Is RAID-6 made of wood?
Posted in Storage Interconnects & RAID, Advisor - Tom Treadway by Tom TreadwayAfter my last post, Real-life RAID reliability, you were probably wondering whether the story line could get more interesting. The naked campfire sing-along at SNW paled in comparison to the ribald explanation of how to use MTBF and BER to calculate MTTDL. Whew! That’s just darn good reading.
But it gets better! Yesterday, during our lunch basketball game in the back parking lot, someone asked me, “Tom, your treatment of the drive reliability subject was remarkable, but I came away feeling ungratified, with a yearning in my groins. Perchance, could you explain how bad would SATA have been without the benefit of RAID-6?”.
Sure, Ethan. This one’s for you.
So I just finished explaining how a 12-drive SATA RAID-6 has 171X the reliability of a 12-drive SAS RAID-5.
-
MTTDL total
SAS RAID-5 = 506 years
SATA RAID-6 = 86,695 years
But what if the SATA array was a 12-drive RAID-5? How far would reliability drop? Pretty far, it turns out.
-
MTTDL total
SAS RAID-5 = 506 years
SATA RAID-5 = 38 years
It dropped by a factor of over 2000!! Now it’s clear that the reliability of SAS is actually 13X that of SATA. RAID-6 can take even the worst of drives and make them reliable.
Stay tuned for my next installment, where I explore the ramifications of using witchcraft in arrays by seeing if a SATA RAID-6 array weighs more than a duck. (Remember, only very small rocks float.)
Yep, darn good reading.
TT
November 3rd, 2005 at 11:32 am
This is all very well and good, but won’t things like ILM change the landscape here????? Because I don’t really expect my data to sit on a single storage subsystem for ever. When the big beautiful ILM picture gets painted, aren’t I just going to continually move stuff around between tiers of storage with ever decreasing prices?????
Because you’re talking big numbers in any case. Even 38 years is a big number relative to the time that I expect any of my data to sit on a particular storage subsystem. In the next 38 years someone, somewhere is going to come up with a new storage methodology and I’ll be migrating by data to that.
Obviously 506 and 86,000 are bigger numbers….. but you’re right. Small rocks float. But even smaller rocks float, and really tiny rocks float too.
So if all you’re looking for is a rock that floats well enough to get you over to the shore, well……. isn’t the RAID-5 good enough when you connect it to the anticipated revolution in management software?
November 3rd, 2005 at 12:02 pm
Yep, you’re right, J. You’re going to have to determine the MTTDL of all the locations where data may reside.
Regarding the 38+ years, sure that’s a long time. And with one storage subsystem you would stand a very, very small chance of losing data. But obviously a big company with lots of sites stands a higher chance. It’s all just risk mitigation. And I’d agree that disk failure may not be your #1 concern. I’d put my money on power supplies and hurricanes. I just like to talk about RAID.

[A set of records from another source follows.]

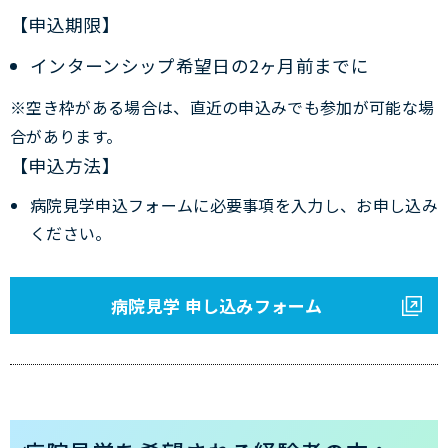
【申込期限】
インターンシップ希望日の2ヶ月前までに
※空き枠がある場合は、直近の申込みでも参加が可能な場
合があります。
【申込方法】
病院見学申込フォームに必要事項を入力し、お申し込み
ください。
病院見学 申し込みフォーム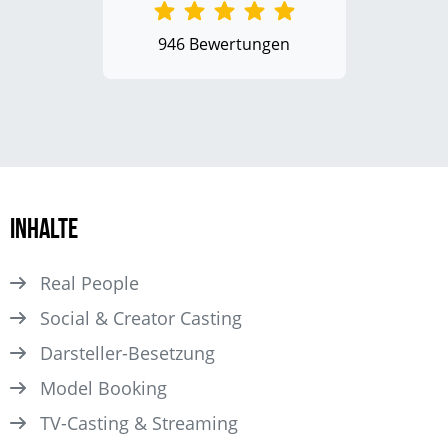
946 Bewertungen
Inhalte
Real People
Social & Creator Casting
Darsteller­-Besetzung
Model Booking
TV-Casting & Streaming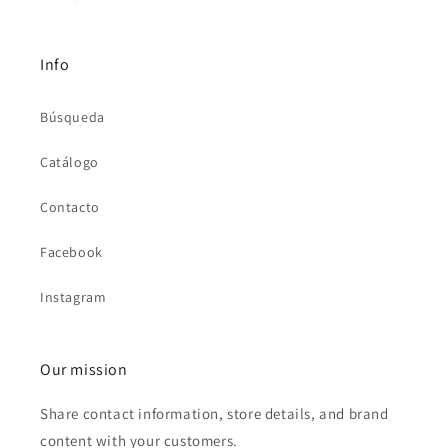
Info
Búsqueda
Catálogo
Contacto
Facebook
Instagram
Our mission
Share contact information, store details, and brand
content with your customers.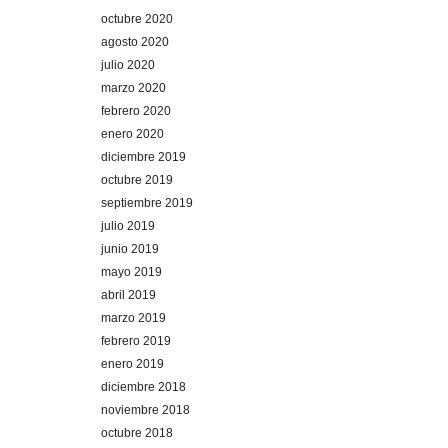
octubre 2020
agosto 2020
julio 2020
marzo 2020
febrero 2020
enero 2020
diciembre 2019
octubre 2019
septiembre 2019
julio 2019
junio 2019
mayo 2019
abril 2019
marzo 2019
febrero 2019
enero 2019
diciembre 2018
noviembre 2018
octubre 2018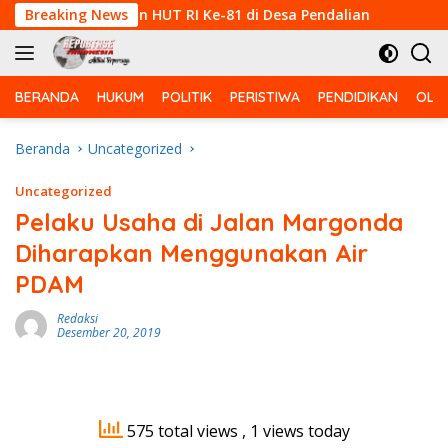
Langsung
li Campuran HUT RI Ke-81 di Desa Pendalian
Breaking News
Babinsa K
ke
konten
BERANDA
HUKUM
POLITIK
PERISTIWA
PENDIDIKAN
OLA
Beranda
Uncategorized
Uncategorized
Pelaku Usaha di Jalan Margonda
Diharapkan Menggunakan Air
PDAM
Redaksi
Desember 20, 2019
575 total views
, 1 views today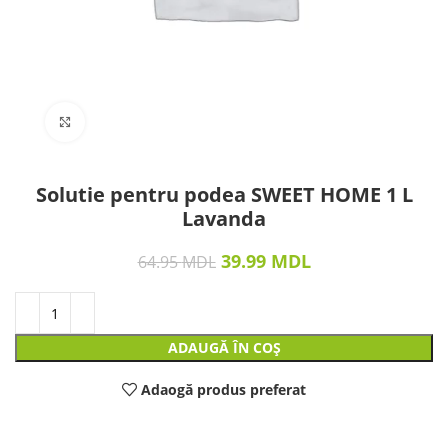
Click to enlarge
Solutie pentru podea SWEET HOME 1 L
Lavanda
39.99
MDL
64.95
MDL
ADAUGĂ ÎN COȘ
Adaogă produs preferat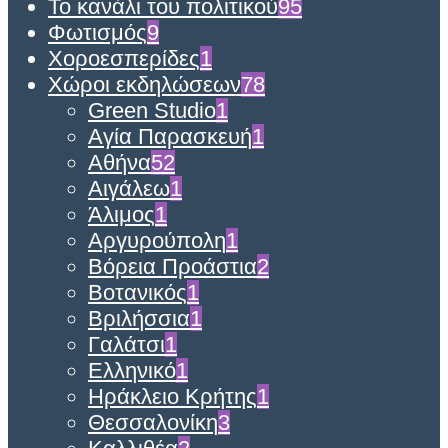
Το κανάλι του πολιτικού
95
Φωτισμός
9
Χοροεσπερίδες
1
Χώροι εκδηλώσεων
78
Green Studio
1
Αγία Παρασκευή
1
Αθήνα
52
Αιγάλεω
1
Άλιμος
1
Αργυρούπολη
1
Βόρεια Προάστια
2
Βοτανικός
1
Βριλήσσια
1
Γαλάτσι
1
Ελληνικό
1
Ηράκλειο Κρήτης
1
Θεσσαλονίκη
3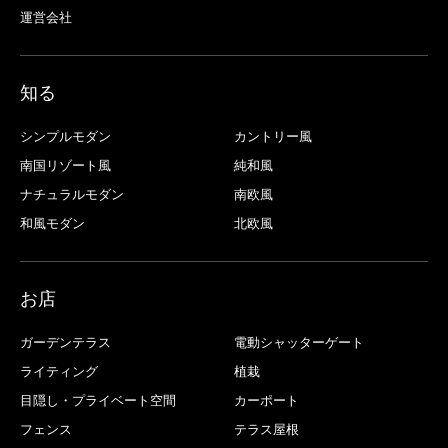
運営会社
知る
シンプルモダン
カントリー風
南国リゾート風
純和風
ナチュラルモダン
南欧風
和風モダン
北欧風
お店
ガーデンテラス
電動シャッターゲート
ライティング
植栽
目隠し・プライベート空間
カーポート
フェンス
テラス屋根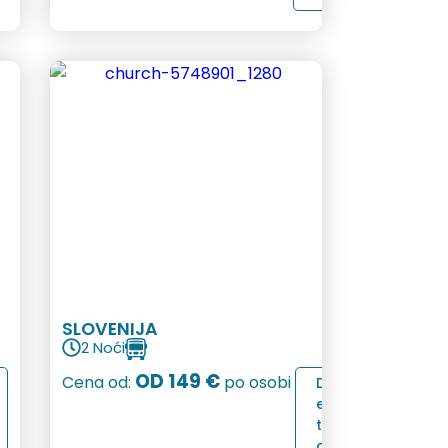
SLOVENIJA
2 Noći
OD 149 €
Cena od:
po osobi
D
e
t
a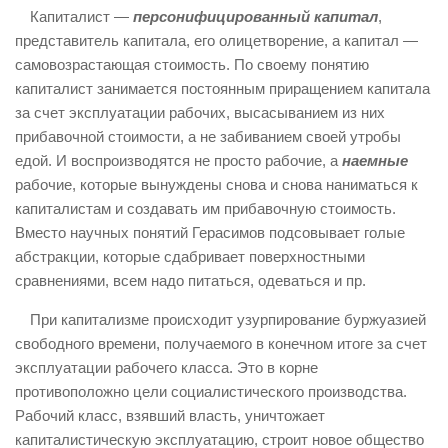
Капиталист —
персонифицированный капитал
,
представитель капитала, его олицетворение, а капитал —
самовозрастающая стоимость. По своему понятию
капиталист занимается постоянным приращением капитала
за счет эксплуатации рабочих, высасыванием из них
прибавочной стоимости, а не забиванием своей утробы
едой. И воспроизводятся не просто рабочие, а
наемные
рабочие, которые вынуждены снова и снова наниматься к
капиталистам и создавать им прибавочную стоимость.
Вместо научных понятий Герасимов подсовывает голые
абстракции, которые сдабривает поверхностными
сравнениями, всем надо питаться, одеваться и пр.
При капитализме происходит узурпирование буржуазией
свободного времени, получаемого в конечном итоге за счет
эксплуатации рабочего класса. Это в корне
противоположно цели социалистического производства.
Рабочий класс, взявший власть, уничтожает
капиталистическую эксплуатацию, строит новое общество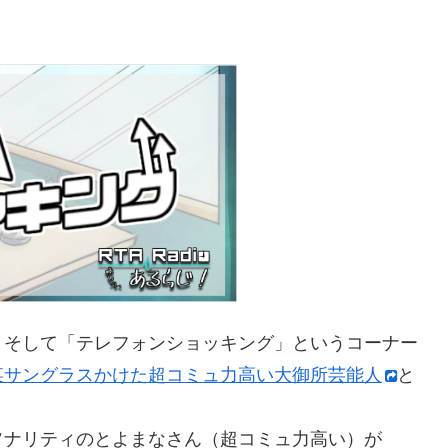
、そして「テレフォンショッキング」というコーナー
某サングラスかけた超コミュ力高い大御所芸能人
と
。
ソナリティのとよまなさん（超コミュ力高い）が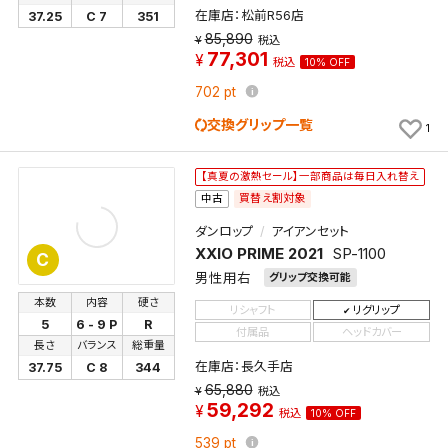
検索条件を保存
在庫店：松前R56店
37.25
C 7
351
85,890
税込
77,301
税込
10% OFF
新着通知
検索条件を保存しました。
702
pt
これまで保存した検索条件は、マイページの「保存検
新着通知を「する」にすると、この条件に一致する商品
索条件一覧」で確認できます。
交換グリップ一覧
1
が入荷した際に、メール及びお客様のアカウント内の
「お知らせ」で通知します。
【真夏の激熱セール】一部商品は毎日入れ替え
買替え割対象
中古
保存された検索条件は変更できません。
ダンロップ
アイアンセット
条件を変更したい場合は、マイページの「保存検索条
XXIO PRIME 2021
SP-1100
C
件一覧」から画面を表示し、条件を変更の上、保存し直
男性用右
グリップ交換可能
してください。
本数
内容
硬さ
リシャフト
リグリップ
5
6 - 9 P
R
付属品
ヘッドカバー
保存する
長さ
バランス
総重量
在庫店：長久手店
37.75
C 8
344
キャンセル
65,880
税込
59,292
税込
10% OFF
539
pt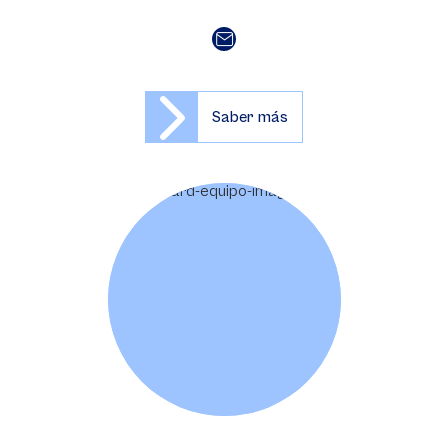
Saber más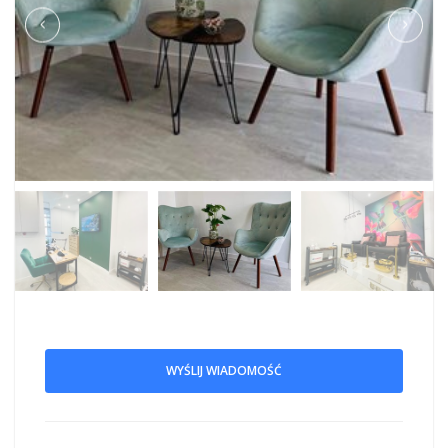
WYŚLIJ WIADOMOŚĆ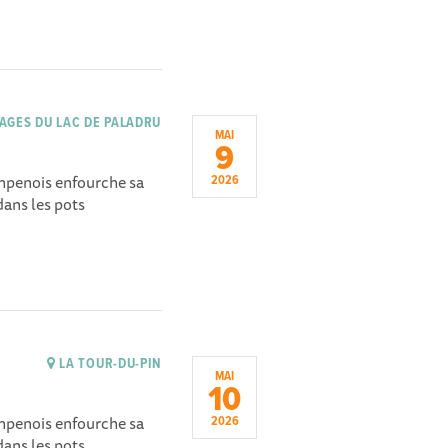
AGES DU LAC DE PALADRU
MAI
9
ampenois enfourche sa
2026
dans les pots
LA TOUR-DU-PIN
MAI
10
ampenois enfourche sa
2026
dans les pots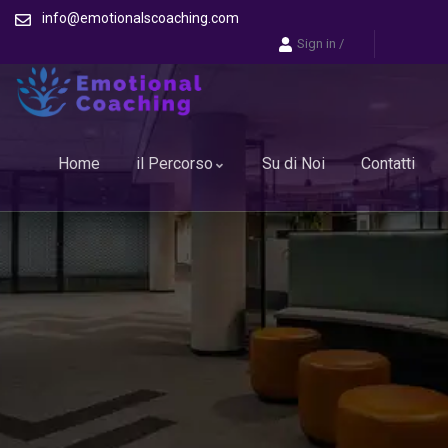
info@emotionalscoaching.com
Sign in
/
Home
il Percorso
Su di Noi
Contatti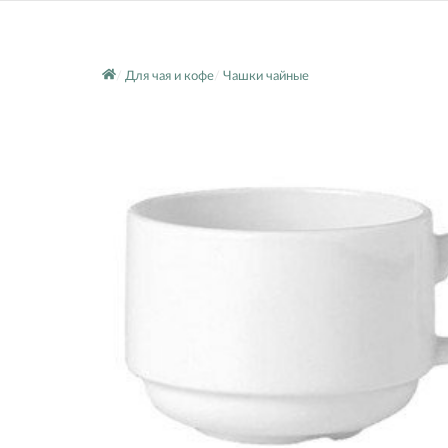
Для чая и кофе
Чашки чайные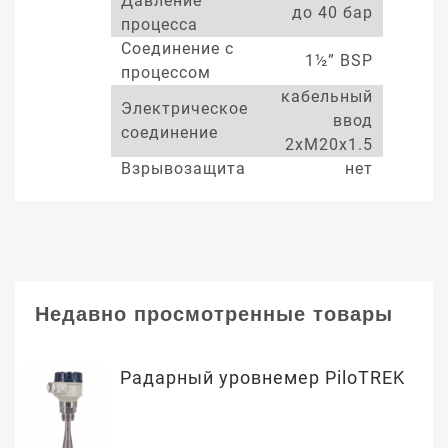
Давление
до 40 бар
процесса
Соединение с
1½” BSP
процессом
кабельный
Электрическое
ввод
соединение
2xM20x1.5
Взрывозащита
нет
Недавно просмотренные товары
Радарный уровнемер PiloTREK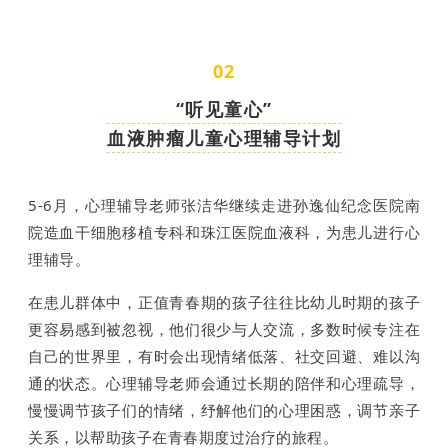
02
“听见童心”
血液肿瘤儿童心理辅导计划
5-6月，心理辅导老师张洁华继续走进孙逸仙纪念医院南
院造血干细胞移植专科和珠江医院血液科，为患儿进行心
理辅导。
在患儿群体中，正值青春期的孩子往往比幼儿时期的孩子
更容易感到被忽视，他们很少与人交流，多数时候专注在
自己的世界里，有时会出现情绪低落、社交回避、难以沟
通的状态。心理辅导老师会通过长期的陪伴和心理疏导，
慢慢调节孩子们的情绪，纾解他们的心理困惑，调节亲子
关系，以帮助孩子在青春期度过治疗的旅程。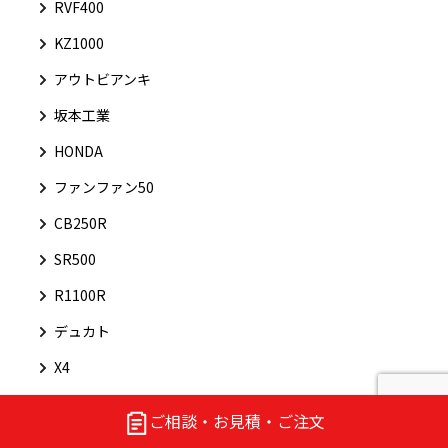
RVF400
KZ1000
アウトビアンキ
坂本工業
HONDA
ファンファン50
CB250R
SR500
R1100R
デュカト
X4
カワサキ
ご相談・お見積・ご注文
ハンターカブ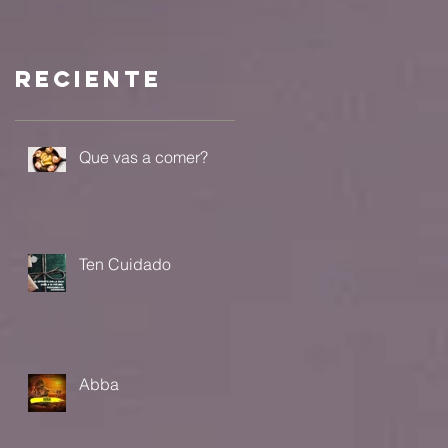
a?
Reciente
Que vas a comer?
Ten Cuidado
Abba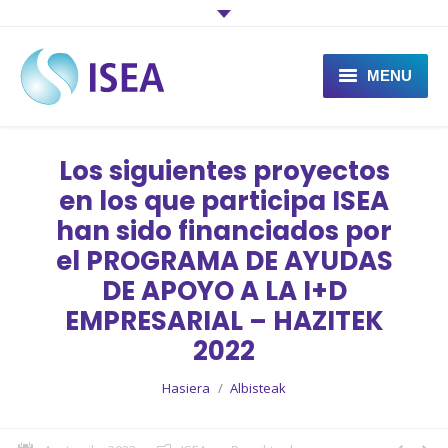
MENU
Zer da ISEA
Los siguientes proyectos
Zer egiten du ISEAk
en los que participa ISEA
han sido financiados por
Proiektuak
el PROGRAMA DE AYUDAS
Albisteak
DE APOYO A LA I+D
EMPRESARIAL – HAZITEK
Kontaktua
2022
You are here:
Hasiera
Albisteak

RAID-5 might be good enough, but my point is that RAID-6 is better with hardly any downside. See my previous post about parrots and the fjords.
TT
November 3rd, 2005 at 12:16 pm
Well, even if I had a bunch of drives, and assuming that a hurricane doesn’t come through … it takes a bunch o’storage to get to the point where replacing a drive is at least as common as buying, let’s say, cheese.
At 38 years, Don’t I have to have about 2000 drives before I’m replacing one a week? And at 500GB each, that’s a petabyte. Of course, if I were going to use the 500GB drives, I’d have to migrate the data off the one drive I’ve got now, which would restart the clock, which was kind of my earlier point.
At once a month, I gotta have 250TB, so even if I only want to visit Fry’s on the old heathen festival dates, I’m good for nearly 100TB. Assuming my math is close.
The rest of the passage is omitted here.